After discovering my
non-ignorable trouble areas and ignoring the rest, I set myself to
the task of deciding which exercise would best trim my fat legs. I
finally settled on squats for two reasons: One, they looked easy and
I don't like to sweat if I can help it, and two, they looked easy.
Hey, I'm a guy, remember? But, I was soon to find out that squats are
not that easy...at least not for someone older than five or someone
not actually sitting in a chair. You see, that's what squats
are...sitting down in a chair -- without the chair. You are supposed
to set your feet apart a certain distance, put your arms up over your
head...apparently to help protect your idiotic brain when you fall
down, and then...you squat. Well, sort of. The concept sounded easy
enough inside my exercise-deprived brain.
My first squat looked
like a drunken sumo wrestler had entered the arena. Lift that leg,
stomp. Lift the other leg, stomp. Okay, now I'm in position, hands
over head and bend the knees. That was the command my mind was giving
my body but my body failed after the bend the knees part. Nobody had
ever told my knees that holding up my body without a chair was even
possible in that position and they were not game to give it a shot.

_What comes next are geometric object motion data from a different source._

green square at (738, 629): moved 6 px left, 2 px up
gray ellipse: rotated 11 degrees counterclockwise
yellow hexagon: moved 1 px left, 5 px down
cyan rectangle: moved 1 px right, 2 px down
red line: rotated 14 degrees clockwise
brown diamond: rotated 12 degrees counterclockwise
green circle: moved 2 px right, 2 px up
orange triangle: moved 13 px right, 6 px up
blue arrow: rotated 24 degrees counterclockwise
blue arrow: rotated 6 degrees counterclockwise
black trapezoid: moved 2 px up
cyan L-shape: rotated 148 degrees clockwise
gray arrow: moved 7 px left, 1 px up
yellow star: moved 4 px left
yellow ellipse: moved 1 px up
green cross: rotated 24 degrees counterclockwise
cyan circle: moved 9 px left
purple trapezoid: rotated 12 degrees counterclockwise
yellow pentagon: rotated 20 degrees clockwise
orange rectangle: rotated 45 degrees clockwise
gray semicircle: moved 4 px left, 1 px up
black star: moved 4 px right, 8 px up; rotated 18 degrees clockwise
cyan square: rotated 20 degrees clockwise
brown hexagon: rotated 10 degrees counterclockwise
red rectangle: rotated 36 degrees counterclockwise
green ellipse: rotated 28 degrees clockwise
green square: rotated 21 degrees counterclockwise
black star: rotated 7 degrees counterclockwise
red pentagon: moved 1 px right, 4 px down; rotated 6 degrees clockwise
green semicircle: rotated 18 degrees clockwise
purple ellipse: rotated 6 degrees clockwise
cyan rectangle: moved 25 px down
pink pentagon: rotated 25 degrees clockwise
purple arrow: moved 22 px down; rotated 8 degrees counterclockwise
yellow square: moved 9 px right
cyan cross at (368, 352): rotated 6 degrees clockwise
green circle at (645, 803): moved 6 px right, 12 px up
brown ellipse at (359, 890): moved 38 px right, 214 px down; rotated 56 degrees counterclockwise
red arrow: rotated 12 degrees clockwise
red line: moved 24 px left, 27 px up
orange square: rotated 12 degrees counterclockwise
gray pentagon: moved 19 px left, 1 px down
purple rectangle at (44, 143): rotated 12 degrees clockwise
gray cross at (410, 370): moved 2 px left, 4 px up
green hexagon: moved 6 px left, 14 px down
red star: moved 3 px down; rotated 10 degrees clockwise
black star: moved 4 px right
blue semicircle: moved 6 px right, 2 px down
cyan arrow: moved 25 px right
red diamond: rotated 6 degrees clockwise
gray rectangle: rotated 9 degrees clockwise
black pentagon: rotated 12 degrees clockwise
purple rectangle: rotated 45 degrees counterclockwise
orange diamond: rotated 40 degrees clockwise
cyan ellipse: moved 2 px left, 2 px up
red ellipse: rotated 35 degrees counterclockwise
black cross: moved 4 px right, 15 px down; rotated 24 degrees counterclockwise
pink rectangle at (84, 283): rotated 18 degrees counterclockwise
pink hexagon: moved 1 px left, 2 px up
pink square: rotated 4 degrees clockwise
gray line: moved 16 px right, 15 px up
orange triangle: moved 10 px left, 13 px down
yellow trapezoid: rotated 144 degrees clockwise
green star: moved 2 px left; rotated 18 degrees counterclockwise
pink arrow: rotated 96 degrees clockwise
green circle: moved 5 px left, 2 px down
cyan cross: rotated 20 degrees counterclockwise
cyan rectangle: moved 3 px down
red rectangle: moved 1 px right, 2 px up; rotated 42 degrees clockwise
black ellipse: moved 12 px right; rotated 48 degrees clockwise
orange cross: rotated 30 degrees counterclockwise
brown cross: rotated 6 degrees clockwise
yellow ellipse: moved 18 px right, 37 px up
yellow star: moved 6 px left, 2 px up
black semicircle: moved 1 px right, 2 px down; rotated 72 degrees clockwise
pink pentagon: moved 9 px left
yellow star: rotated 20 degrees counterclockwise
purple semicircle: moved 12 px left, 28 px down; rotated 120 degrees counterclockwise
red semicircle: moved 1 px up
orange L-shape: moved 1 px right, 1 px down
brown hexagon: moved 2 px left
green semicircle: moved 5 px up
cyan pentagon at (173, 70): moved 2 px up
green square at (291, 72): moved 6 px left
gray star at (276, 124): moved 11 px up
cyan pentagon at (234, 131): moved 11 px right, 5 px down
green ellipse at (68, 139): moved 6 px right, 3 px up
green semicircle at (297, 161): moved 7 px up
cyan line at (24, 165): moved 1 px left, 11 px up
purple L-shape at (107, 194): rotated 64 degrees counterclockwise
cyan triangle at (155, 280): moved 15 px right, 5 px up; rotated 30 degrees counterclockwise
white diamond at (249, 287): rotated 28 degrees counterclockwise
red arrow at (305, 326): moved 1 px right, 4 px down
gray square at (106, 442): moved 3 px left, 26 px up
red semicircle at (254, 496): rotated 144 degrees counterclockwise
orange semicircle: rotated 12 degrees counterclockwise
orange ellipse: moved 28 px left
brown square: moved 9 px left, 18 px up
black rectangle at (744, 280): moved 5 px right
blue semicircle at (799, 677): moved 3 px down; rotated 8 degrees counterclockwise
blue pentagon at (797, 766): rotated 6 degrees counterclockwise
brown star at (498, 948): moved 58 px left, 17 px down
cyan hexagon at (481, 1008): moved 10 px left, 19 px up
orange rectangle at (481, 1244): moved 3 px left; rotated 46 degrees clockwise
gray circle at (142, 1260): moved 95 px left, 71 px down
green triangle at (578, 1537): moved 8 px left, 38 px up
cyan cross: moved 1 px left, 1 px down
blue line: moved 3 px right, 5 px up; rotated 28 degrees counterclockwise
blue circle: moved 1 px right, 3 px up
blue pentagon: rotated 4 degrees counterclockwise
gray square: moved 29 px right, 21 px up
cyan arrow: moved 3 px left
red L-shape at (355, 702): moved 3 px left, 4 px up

They creaked and cracked and complained. This was followed by uncontrollable shaking, as if
weeping in frustration. Then they gave up and down I went with a
nearly disabling thud on my aforementioned junky-trunk. Oh, and by the way, I was already
sweating, which is something, if you recall, that I dis-like.
Then I discovered by
asking around, that smart people actually learn to do squats by
holding onto something, like a wall, a bookshelf...a refrigerator
with a full stock of ice cold beer. That way they can squat without
killing themselves. So, I grabbed a doorway and did my squat, and afterward, when I picked myself up off the floor, and yanked all the
splinters out of my hands, I re-thought the situation and chose a
tall lamp post that gave my death grip something to grip. I grabbed
that post and started my squat. My hands slid down the post and so
did I. Only problem is, once I was in full squat, with my knees
whining, and my sweaty hands hanging on for dear life, I found I couldn't get back up again. I tried climbing the
lamp post but it fell over and nearly knocked me out.
My next squat went
better and even better the next, and before I knew it I was squatting
like a pro and doing so without the lamp post. I kept checking my
thigh size in the mirror each week, and they were definitely
changing. In fact, they were getting bigger. I wasn't aware that
bigger was an option here, until I realized that what I was doing was
building the fat into muscle. Soon enough even my fat pants were
straining to contain my thighs. I was definitely unaware that in my
efforts to get a few sizes smaller, I would need to buy larger pants.
Now I can't find jeans
that fit without calling in the National Guard, so I had to resort to
buying on websites where clothing designers hide the 'special' sizes,
which is what they call clothing for not-quite-emaciated people. So,
after months of squatting to improve myself, I have managed to make
parts of myself bigger instead of thinner. But oh joy, at least I can
squat on command. Take that, co-workers.